Going through the entries below, count each line that holds "Здоровое" and give only the total.
____ MATERIAL FOR THIS EXERCISE
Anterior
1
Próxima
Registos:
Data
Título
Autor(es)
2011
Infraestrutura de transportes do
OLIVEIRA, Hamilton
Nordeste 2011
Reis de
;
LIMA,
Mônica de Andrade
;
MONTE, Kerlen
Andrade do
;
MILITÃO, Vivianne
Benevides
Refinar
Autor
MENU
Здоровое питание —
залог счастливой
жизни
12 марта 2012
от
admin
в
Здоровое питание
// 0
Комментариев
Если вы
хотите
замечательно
________
____ MATERIAL FOR THIS EXERCISE
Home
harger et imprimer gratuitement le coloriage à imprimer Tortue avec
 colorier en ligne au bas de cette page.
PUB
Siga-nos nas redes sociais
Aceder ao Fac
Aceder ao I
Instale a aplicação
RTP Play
________
=== TASK RESPONSE ===
2